I experimented the solution you proposed and the results with the 32 bits version of tensorRT are close to the results with caffe. ( for example https://github.com/TLESORT/YOLO-TensorRT-GIE-/blob/master/Images/cat_detection_modified_32bits.jpg ).
However the solution with the 16 bits version gives wrong results :
Cat : https://github.com/TLESORT/YOLO-TensorRT-GIE-/blob/master/Images/cat_detection_modified_16bits.jpg
Matrice of zeros : https://github.com/TLESORT/YOLO-TensorRT-GIE-/blob/master/Images/zeros_detection_modified_16bits.jpg

Thank you very much for your help, do you think there is anything I can do to make the 16 bits version works?

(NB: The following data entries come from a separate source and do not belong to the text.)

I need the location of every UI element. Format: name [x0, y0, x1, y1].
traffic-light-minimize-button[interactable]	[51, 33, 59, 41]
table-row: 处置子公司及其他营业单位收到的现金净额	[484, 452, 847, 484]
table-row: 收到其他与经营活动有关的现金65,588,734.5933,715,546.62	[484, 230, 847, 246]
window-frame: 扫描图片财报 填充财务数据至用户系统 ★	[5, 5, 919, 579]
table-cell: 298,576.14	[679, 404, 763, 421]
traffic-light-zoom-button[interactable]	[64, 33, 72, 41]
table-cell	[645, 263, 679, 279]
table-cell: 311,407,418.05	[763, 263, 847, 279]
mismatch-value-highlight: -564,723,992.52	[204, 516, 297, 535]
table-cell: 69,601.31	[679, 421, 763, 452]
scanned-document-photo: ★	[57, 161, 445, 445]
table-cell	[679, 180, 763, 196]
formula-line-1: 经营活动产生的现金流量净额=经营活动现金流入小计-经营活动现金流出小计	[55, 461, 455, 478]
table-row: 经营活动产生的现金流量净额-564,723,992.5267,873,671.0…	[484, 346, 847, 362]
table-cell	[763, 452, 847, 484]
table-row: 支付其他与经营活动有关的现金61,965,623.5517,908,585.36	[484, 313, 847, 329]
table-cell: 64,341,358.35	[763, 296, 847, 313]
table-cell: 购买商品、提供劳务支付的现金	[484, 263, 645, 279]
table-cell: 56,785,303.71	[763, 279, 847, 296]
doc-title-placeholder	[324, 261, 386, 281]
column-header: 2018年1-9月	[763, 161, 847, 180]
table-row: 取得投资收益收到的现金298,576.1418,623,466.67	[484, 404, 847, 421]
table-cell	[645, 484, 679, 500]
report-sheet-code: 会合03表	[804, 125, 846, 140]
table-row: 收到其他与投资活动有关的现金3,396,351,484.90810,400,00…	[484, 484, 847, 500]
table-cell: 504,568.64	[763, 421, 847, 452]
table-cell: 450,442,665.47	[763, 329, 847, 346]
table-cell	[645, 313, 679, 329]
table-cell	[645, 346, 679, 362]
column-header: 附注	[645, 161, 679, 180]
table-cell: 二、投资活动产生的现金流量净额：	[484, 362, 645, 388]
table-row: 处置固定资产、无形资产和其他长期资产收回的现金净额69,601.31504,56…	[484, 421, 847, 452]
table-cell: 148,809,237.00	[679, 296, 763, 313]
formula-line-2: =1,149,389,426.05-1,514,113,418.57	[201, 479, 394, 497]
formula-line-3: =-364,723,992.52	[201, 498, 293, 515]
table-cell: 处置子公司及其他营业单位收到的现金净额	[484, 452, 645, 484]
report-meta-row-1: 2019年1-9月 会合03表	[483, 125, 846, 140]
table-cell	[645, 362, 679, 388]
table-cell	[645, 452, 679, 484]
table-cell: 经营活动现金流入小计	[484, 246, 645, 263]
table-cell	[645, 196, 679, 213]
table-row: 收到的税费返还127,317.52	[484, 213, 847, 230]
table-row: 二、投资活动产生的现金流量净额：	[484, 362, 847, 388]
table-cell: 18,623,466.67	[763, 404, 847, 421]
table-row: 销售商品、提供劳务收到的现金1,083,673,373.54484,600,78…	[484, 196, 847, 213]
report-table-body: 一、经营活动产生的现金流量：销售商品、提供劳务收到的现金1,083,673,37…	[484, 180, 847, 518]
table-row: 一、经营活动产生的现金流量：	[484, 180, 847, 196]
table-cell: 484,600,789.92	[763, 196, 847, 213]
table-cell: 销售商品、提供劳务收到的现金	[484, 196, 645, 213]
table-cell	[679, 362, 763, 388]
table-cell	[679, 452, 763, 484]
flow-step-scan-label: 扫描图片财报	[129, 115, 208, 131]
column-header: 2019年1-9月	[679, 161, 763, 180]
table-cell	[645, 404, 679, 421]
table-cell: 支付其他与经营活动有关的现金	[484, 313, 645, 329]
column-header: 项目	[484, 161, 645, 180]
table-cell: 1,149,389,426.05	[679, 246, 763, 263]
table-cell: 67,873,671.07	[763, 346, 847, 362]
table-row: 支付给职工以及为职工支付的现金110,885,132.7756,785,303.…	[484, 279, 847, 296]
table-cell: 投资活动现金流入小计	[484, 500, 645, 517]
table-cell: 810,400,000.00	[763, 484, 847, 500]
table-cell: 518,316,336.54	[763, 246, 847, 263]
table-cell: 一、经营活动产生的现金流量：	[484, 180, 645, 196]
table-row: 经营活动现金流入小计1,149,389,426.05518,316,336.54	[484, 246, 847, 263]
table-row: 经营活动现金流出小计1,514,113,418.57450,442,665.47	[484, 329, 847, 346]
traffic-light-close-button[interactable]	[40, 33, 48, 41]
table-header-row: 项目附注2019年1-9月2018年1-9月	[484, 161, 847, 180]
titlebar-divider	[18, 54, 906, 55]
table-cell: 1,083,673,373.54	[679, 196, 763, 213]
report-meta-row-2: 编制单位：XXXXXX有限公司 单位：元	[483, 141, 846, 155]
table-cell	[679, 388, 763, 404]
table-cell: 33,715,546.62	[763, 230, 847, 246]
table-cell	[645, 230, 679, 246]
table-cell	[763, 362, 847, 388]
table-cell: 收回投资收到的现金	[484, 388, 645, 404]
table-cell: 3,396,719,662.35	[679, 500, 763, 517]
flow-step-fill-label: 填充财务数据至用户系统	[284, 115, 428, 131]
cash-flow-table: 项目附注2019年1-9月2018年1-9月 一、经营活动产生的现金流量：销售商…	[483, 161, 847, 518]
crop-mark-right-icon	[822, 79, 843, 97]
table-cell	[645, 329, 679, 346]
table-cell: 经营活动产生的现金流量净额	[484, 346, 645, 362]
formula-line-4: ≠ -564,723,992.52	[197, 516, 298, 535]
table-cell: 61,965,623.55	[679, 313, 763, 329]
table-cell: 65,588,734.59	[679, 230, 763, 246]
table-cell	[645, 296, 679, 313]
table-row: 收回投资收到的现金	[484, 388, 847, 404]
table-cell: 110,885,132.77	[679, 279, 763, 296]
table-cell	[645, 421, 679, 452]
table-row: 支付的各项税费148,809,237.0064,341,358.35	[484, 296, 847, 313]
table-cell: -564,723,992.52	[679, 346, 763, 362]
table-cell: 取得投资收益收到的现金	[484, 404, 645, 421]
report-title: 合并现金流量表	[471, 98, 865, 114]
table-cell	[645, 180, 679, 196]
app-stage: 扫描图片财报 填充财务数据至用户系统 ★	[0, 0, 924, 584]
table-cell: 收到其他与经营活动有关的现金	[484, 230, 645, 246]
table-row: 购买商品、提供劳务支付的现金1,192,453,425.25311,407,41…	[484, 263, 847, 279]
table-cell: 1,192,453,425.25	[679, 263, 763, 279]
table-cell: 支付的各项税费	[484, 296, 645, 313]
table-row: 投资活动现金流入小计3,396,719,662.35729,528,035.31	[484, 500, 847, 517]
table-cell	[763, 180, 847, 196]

The code I used to change the mode from 32bits to 16 is :

#NB  : "builder->platformHasFastFp16()" return true

INetworkDefinition* network = builder->createNetwork();
ICaffeParser *parser = createCaffeParser();
const IBlobNameToTensor *blobNameToTensor =
			parser->parse(prototxt,		// caffe deploy file
			caffemodel,		// caffe model file
			*network,		// network definition that the parser will populate
			nvinfer1::DataType::kHALF);
[...]

builder->setHalf2Mode(true);

Hi,

Thanks for your feedback.
We are investigating fp16 issue and will update to you later.

Hi,

Thank you for your patient.
We found that YOLO are quite sensitive to the networks precision and need to debug it more.

Sorry for keeping you waiting but we still need some time to figure out the root cause.
Thanks.

Hi, I found there is a bug in your code, you should change the WrapInputLayer2Bgr to

void WrapInputLayer2Bgr(std::vector<std::vectorcv::Mat >& input_channels,float* buffer) {

float* input_data = buffer;

for (int n = 0; n < BATCH_SIZE; ++n) {
	input_channels.push_back(std::vector<cv::Mat>());
	for (int i = 0; i < 3; ++i) {
		if (i == 0)
			input_data = buffer + 2 * INPUT_H * INPUT_W;
		else if (i == 1)
			input_data = buffer + INPUT_H * INPUT_W;
		else
			input_data = buffer;
		cv::Mat channel(INPUT_H, INPUT_W, CV_32FC1, input_data);
		input_channels[n].push_back(channel);
		//input_data += INPUT_H * INPUT_W;
	}
}

}
and change this line in function ‘Preprocess’ from
if (_rescaleTo01)
sample_float = sample_float / 255.f;

to

if (_rescaleTo01)
	sample_float = sample_float / 127.5 - 1;

then the result will be near with the darknet/yolo.
If you want to the result is exactly match the darknet/yolo, you can add a active function to implement the fix-relu(negative slope: 0.08, positive slope: 1.08 ) used in the tensorrt. and change the weights file to caffemodel.
but I dont know why should change the scope of input image from [0.0, 1.0] to [-1.0, 1.0], could anyone show me the reason?

BTW: I think YOLO are not sensitive to the networks precision, if you use the caffemodel produced by those steps, you will found the results of fp16 mode and fp32 mode are almost exactly match. I have made a ‘pseudo-fp16 darknet’ to generate the fp16 weights file and I found the result is hardly to tell with fp32 weights file.

Sorry for the mistake in last post, it should be "you should change the function WrapInputLayer to

WrapInputLayer2Bgr"

Is there any update on this topic?
Where can I find the user guide and examples of tensorRT 2.1?

Hi,

TensorRT2.1 is available with JetPack3.1.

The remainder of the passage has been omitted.